Chinese artist Ai Weiwei is unlikely to win a multi-million-dollar tax case that was filed against a company he founded when a court announces a verdict Friday, the activist's lawyer said.
The Beijing Chaoyang court has worked with the government, police and prosecutors to trump up charges against Fake Cultural Development Ltd, a firm Ai founded, but which is legally registered to his wife, the lawyer said.
"We should be able to win this case, but from what we have seen so far, this is unlikely," Ai's lawyer Pu Zhiqiang told AFP.
"Originally this should have been a very simple case, but the government, police, prosecutors and the courts have tried to make this very complicated on all fronts."
"We hope everything will become clear in accordance with legal regulations and procedures, but we are not holding out much hope."
Ai, an internationally acclaimed artist, has said China's Communist Party regime is seeking to "crush" him due to his social activism and criticism of authority.
The 54-year-old artist, who disappeared into custody for 81 days last year as police rounded up dissidents amid online calls for Arab Spring-style protests in China, was not immediately available for comment Thursday.
He was barred from attending the June 20 trial of the case due to a year-long bail period that expired last month and hoped to attend Friday's hearing, Pu said.
But the court has already said the five seats open in the nominally "public hearing" have already been taken, Pu said.

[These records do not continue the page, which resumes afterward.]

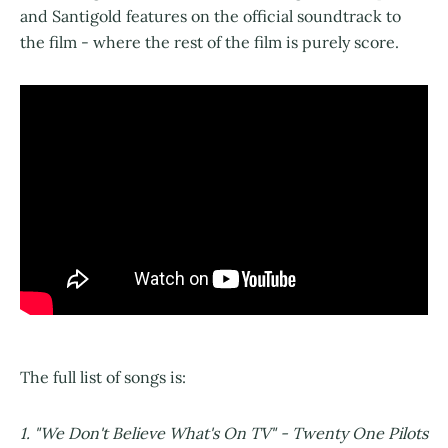
and Santigold features on the official soundtrack to
the film - where the rest of the film is purely score.
The full list of songs is:
1. "We Don't Believe What's On TV" - Twenty One Pilots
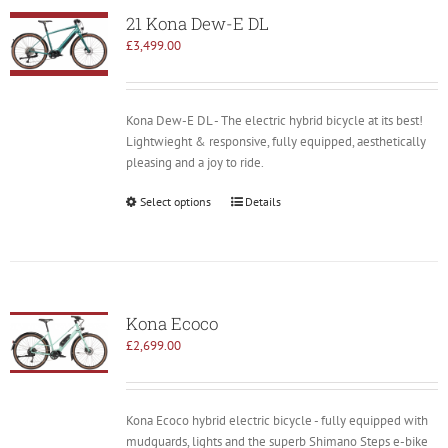
21 Kona Dew-E DL
£
3,499.00
Kona Dew-E DL - The electric hybrid bicycle at its best!
Lightwieght & responsive, fully equipped, aesthetically
pleasing and a joy to ride.
Select options
Details
Kona Ecoco
£
2,699.00
Kona Ecoco hybrid electric bicycle - fully equipped with
mudguards, lights and the superb Shimano Steps e-bike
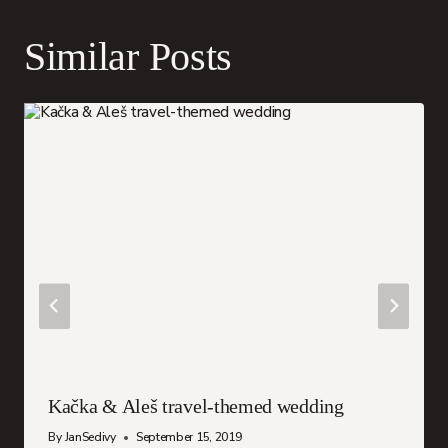
Similar Posts
Kačka & Aleš travel-themed wedding
By
JanSedivy
September 15, 2019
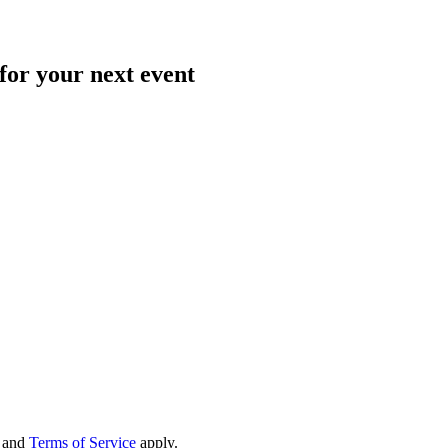
for your next event
and
Terms of Service
apply.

After being released from police detention -- which supporters say was illegal -- Fake was accused of tax evasion and ordered either to pay 15 million yuan ($2.4 million) in alleged back taxes and penalties or hand over an 8.45-million-yuan guarantee.
Ai was able to pay the guarantee -- needed by law to challenge the charge -- thanks to a wave of donations from supporters. In April, lawyers for Fake filed a lawsuit against the tax bureau, which was heard in June.